Liquidity. There are many varieties of sukuk, some–such as the short-term sukuk issued by the Government of Bahrain–being a substitute for treasury bills with a three-month maturity. Such sukuk are attractive for Islamic banks to hold, as they cannot hold conventional treasury bills paying interest, and the alternative of holding cash means they receive no return. Bahrain’s regular sukuk bill issuance continued throughout the credit crisis, but the amounts raised are modest–$40 million on average.
Still profitable. Although Islamic capital market activity was negatively affected by the global financial crisis, the impact on Islamic banks has been limited, largely because most are focused on retail business:
–Dubai Islamic Bank, for example, has reported a decline in third quarter earnings for 2009 of 33% compared to the same quarter of 2008, but this was 8% above market expectations.
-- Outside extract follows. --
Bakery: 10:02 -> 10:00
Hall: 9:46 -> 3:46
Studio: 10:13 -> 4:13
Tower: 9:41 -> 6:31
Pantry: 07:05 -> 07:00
–Trade financing through murabaha–in which a bank buys a good on behalf of a buyer, and sells it on to them in installments at a marked-up cost–has remained buoyant, as has personal financing for vehicles and household goods.
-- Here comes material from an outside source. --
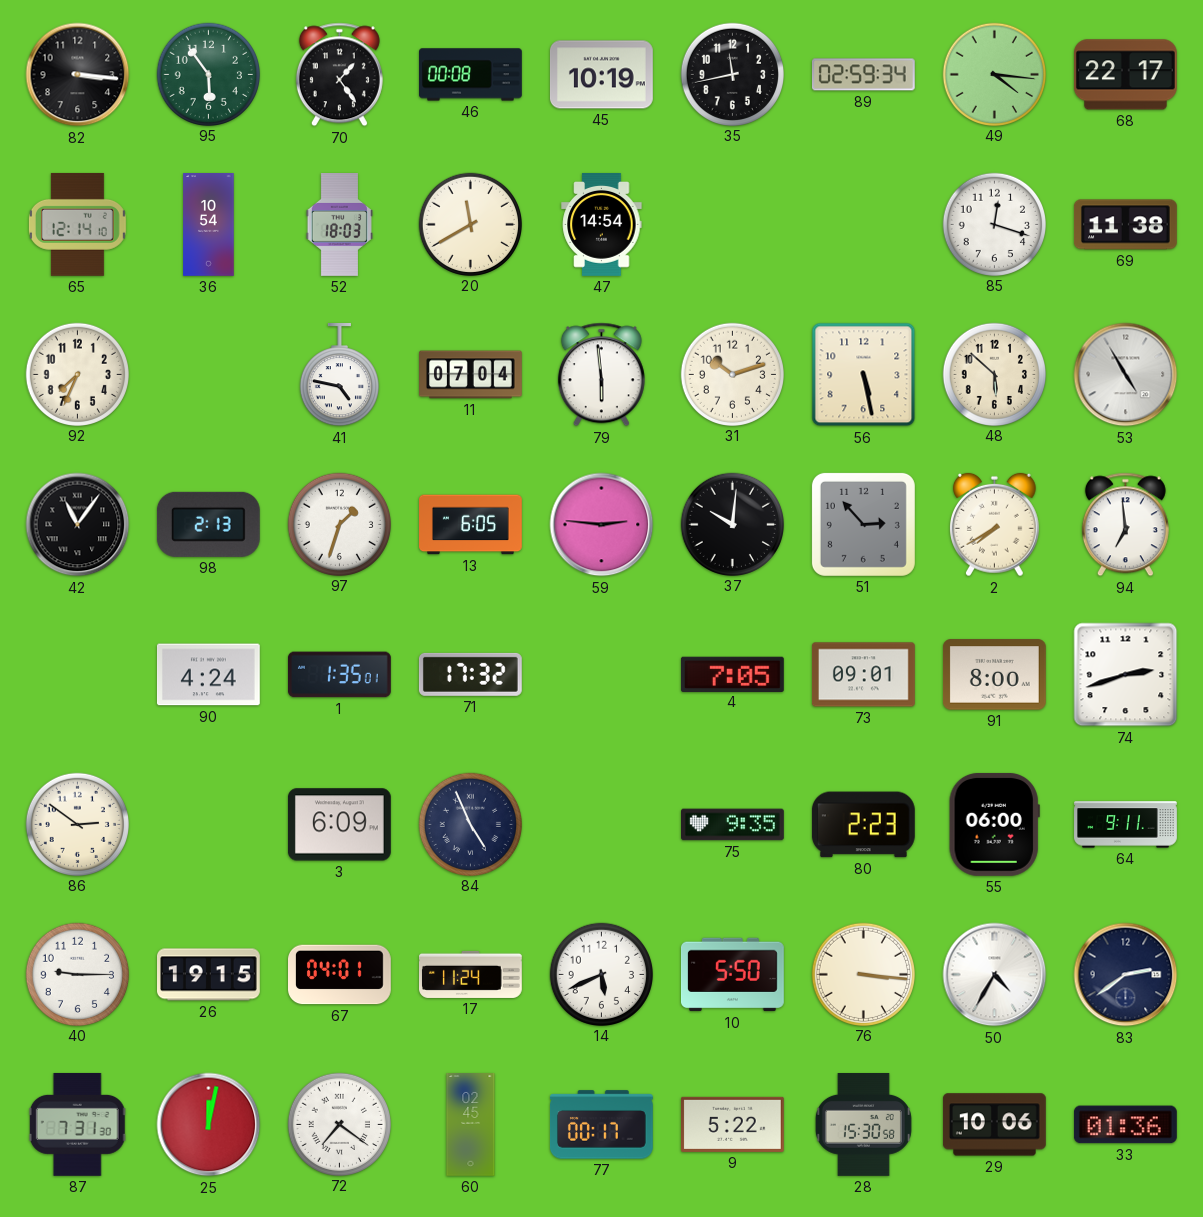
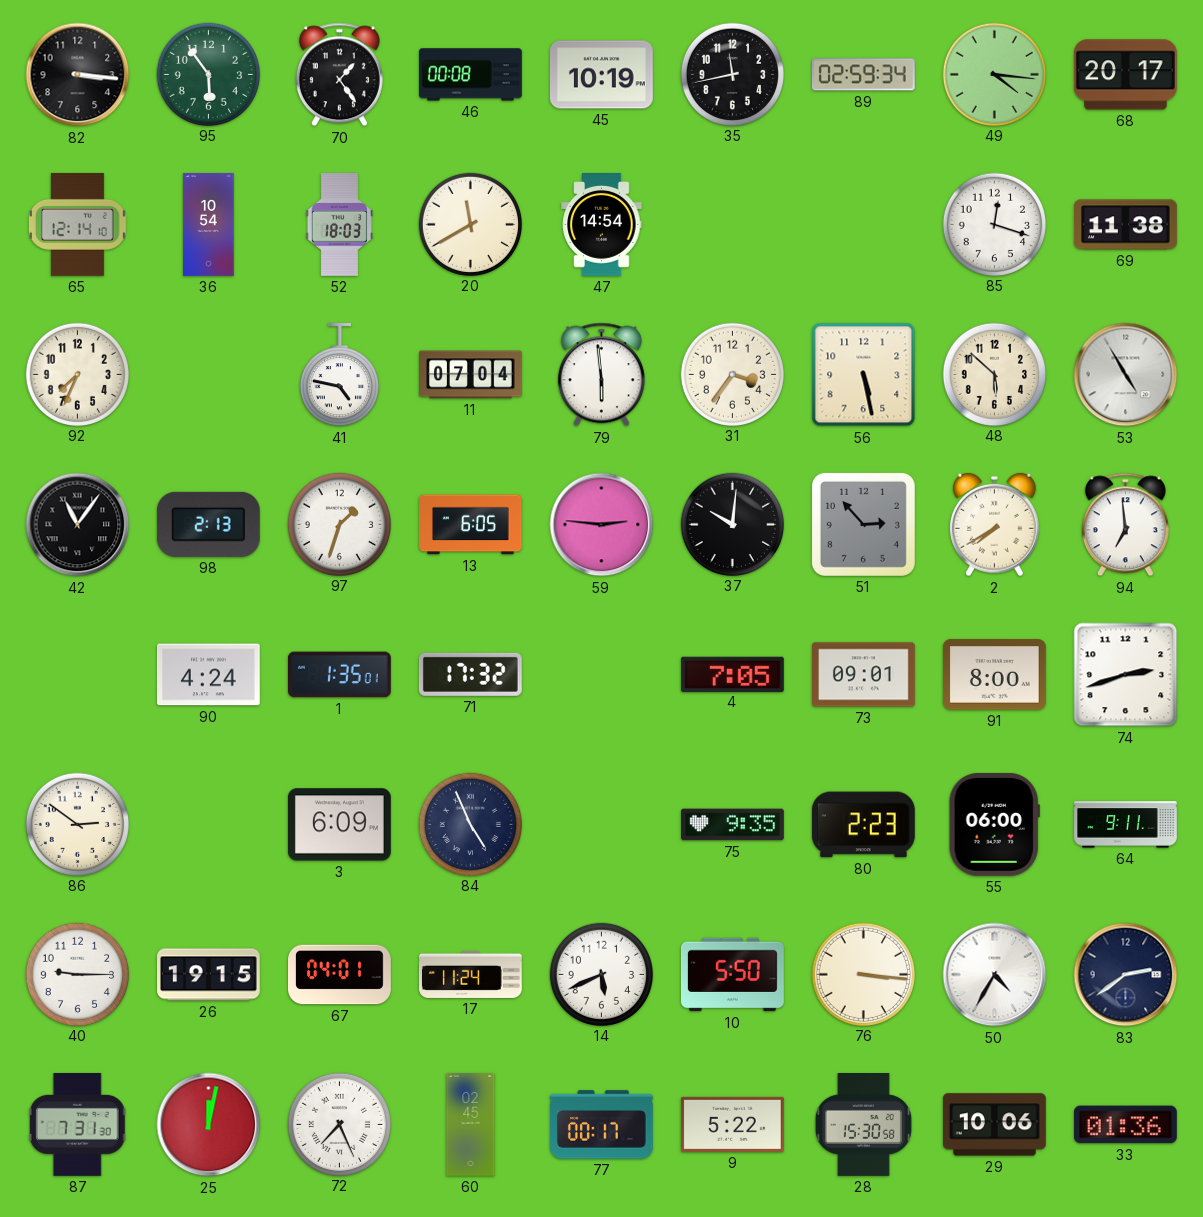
68: 22:17 -> 20:17
31: 10:12 -> 3:36
72: 7:21 -> 7:26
Real estate has been the most troublesome, with mortgage lending reduced. In many instances, the value of property has fallen below the amount of credit outstanding. This only becomes an issue in the case of defaults and the bank acquiring the property, which has rarely arisen in the case of Dubai Islamic Bank, or indeed Al Rajhi Bank in Saudi Arabia or Kuwait Finance House. As Islamic banks in the GCC had more conservative housing finance policies than their conventional competitors, they have been less affected by the fall in real estate prices.
Takaful insurance. One sector which has continued to expand throughout the crisis is takaful insurance based on the principle of mutual risk sharing rather than risk transfer:
–Dubai Islamic Bank has developed Al Islami Takaful products, which it has cross-sold to its clients since May.
–Savings plans are offered with either regular or lump sum contributions made to an endowment fund from which family members can receive compensation in the event of the death of the policyholder.
–If the policyholder lives to the maturity of the policy, they receive a substantial lump sum plus a terminal bonus.
Outlook. Most sukuk issuance is concentrated in Malaysia, which is not likely to be directly affected by the Dubai crisis. Moreover, if the Dubai case is tested in the courts, this could clarify the legal position of sukuk investors with regard to their rights to the underlying assets backing the issuance. Although this may be painful for Dubai World subsidiary Nakheel in the short run, a court ruling in favor of investors would increase confidence in sukuk in the longer term. Overall, the global Islamic finance industry seems well positioned for recovery in the longer term with further sukuk issuance, a widening of products to include takaful and the continuing buoyancy of Islamic retail banking.